EXERCISE GOAL -
Reproduce the entries in full. Exclude all images from the copy.

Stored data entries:

+++++

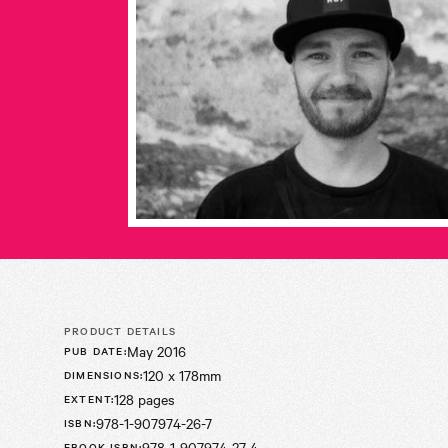
PRODUCT DETAILS
May 2016
PUB DATE
:
120 x 178mm
DIMENSIONS
:
128 pages
EXTENT
:
978-1-907974-26-7
ISBN
:
978-1-907974-27-4
EBOOK ISBN
:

+++++

SOLUTION -
PRODUCT DETAILS
May 2016
PUB DATE
:
120 x 178mm
DIMENSIONS
:
128 pages
EXTENT
:
978-1-907974-26-7
ISBN
:
978-1-907974-27-4
EBOOK ISBN
:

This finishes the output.